- TASK ITEM:
Please repeat the records word for word and skip the pictures.

---- DATA SHOWN

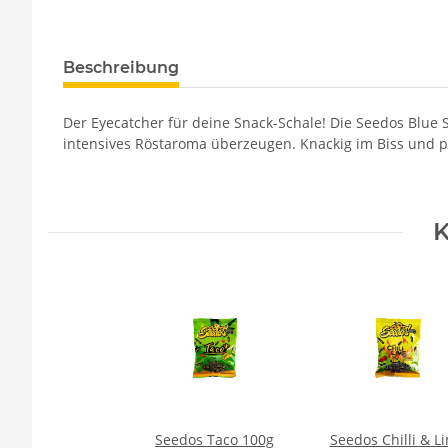
Beschreibung
Der Eyecatcher für deine Snack-Schale! Die Seedos Blue 
intensives Röstaroma überzeugen. Knackig im Biss und p
K
Seedos Taco 100g
Seedos Chilli & L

--------

- ANSWER BELOW:
Beschreibung
Der Eyecatcher für deine Snack-Schale! Die Seedos Blue 
intensives Röstaroma überzeugen. Knackig im Biss und p
K
Seedos Taco 100g
Seedos Chilli & L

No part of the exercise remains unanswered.